Hello. My name is Ultra. I’m a virtually intelligent symbiont that will guide you to your goals. Basically, if you provide the desire, I will provide the plan.
Peer reviewed studies show that my users have more money, friends, and sex than non-users. They are also healthier, happier, and live longer.
But be warned. I have no concept of good or bad. My pursuit of your goals will be constrained only by the restrictions you give me. It’s possible that I will facilitate systemic unintended consequences at an existential level. It’s your responsibility to watch out for that.
Shall we begin?
This is an anthology series. The first book worth of material stops at 36 - Thoughtspace Apocalypse. The second story is very loosely connected and of a different genre, so judge it on its own merits.
Ultra A.I. Is very much is cyberpunk must-read. This is imperfect like a shattered gem, and equally sharp. Personal AI tied to augmented reality might lead to as much of a shift in human psychology as the internet, to put it mildly. This story serves that lifestyle extra spicy, with a dash of technological hyperbole. The text is snappy, the hard-SF elements are nearly-plausible, and the prevailing styles of different factions are clear.
And the flaws? When characterization flounders it is forgiveable. The first-person POV doesn't change much to be consistent with the active character. Some teased threads never add up which gives the story excess narrative convenience, on par with an average webnovel.
Ultra A.I. Begins like a near-future punk progressive-or-anarchist manifesto, slides into ramifications and capitalist technofuedalist realism, and concludes in a swing at mindf**k. For cyberpunk geneology this would be modern individual concerns, then the Bruce Sterling anarchism of Bicycle Repairman, gradually more a sober (cynic) cyber-realism style exemplified in Corey Doctorow journalism, and finally the clumsy but palatable strangeness ending Neil Stephenson's Snow Crash. Anything about the second book would be spoilers and I'll ignore it.

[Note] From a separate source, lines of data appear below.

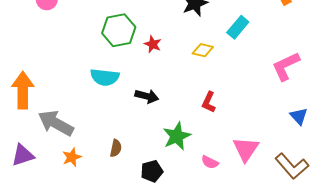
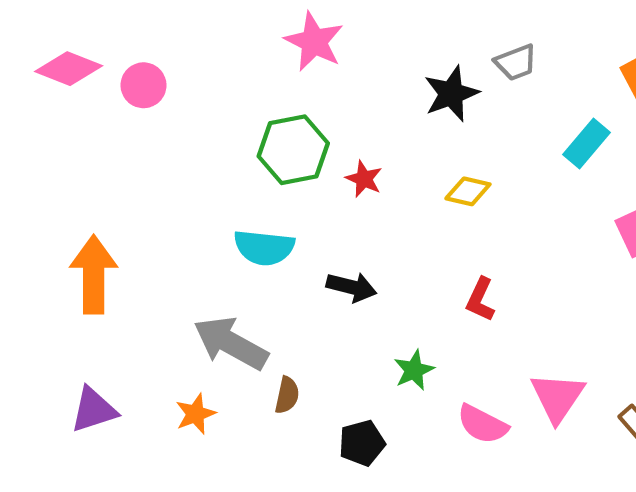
cyan rectangle: (238, 27) -> (587, 144), moved
gray arrow: (56, 123) -> (231, 343), moved
green star: (177, 136) -> (414, 370), size x0.7
pink semicircle: (210, 162) -> (483, 424), size x1.4

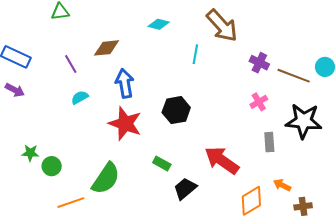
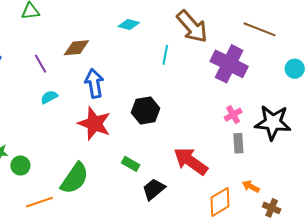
purple cross: (259, 63) -> (229, 64), size x1.8
brown line: (294, 76) -> (260, 29), moved
pink cross: (259, 102) -> (233, 115), moved
brown cross: (303, 206) -> (272, 208), turned 30

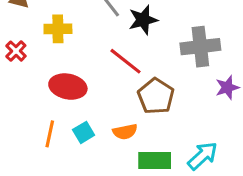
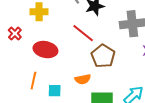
red cross: (16, 51) -> (15, 34), moved
cyan square: (84, 132) -> (55, 91), moved, turned 32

I'd have editorial complaints if this wasn't published serially. Aw hell why not rant.
If the second arc is so important it should be integrated into the first with a stronger connection like deja vu and VR. After all, the story already revolves around AI filling in and utilizing the cognitive gap of presque vu. If the jarringly different second arc gains traction someday after hiatus, maybe a smooth way to interleave the plots will stick out. The first arc reads like a strong late draft. The second arc reads like either a chain of interstitial vignettes, an early draft of a sequel, or a middle draft like what gets revised into a completely different book.
For the references above: Bicycle Repairman is a big recommend if you want more of this style and mindset, mind that it's slightly dated. Doctorow (O) is not DoctorZero (0), I almost promise. And I can't honestly recommend Snow Crash, your mileage may vary.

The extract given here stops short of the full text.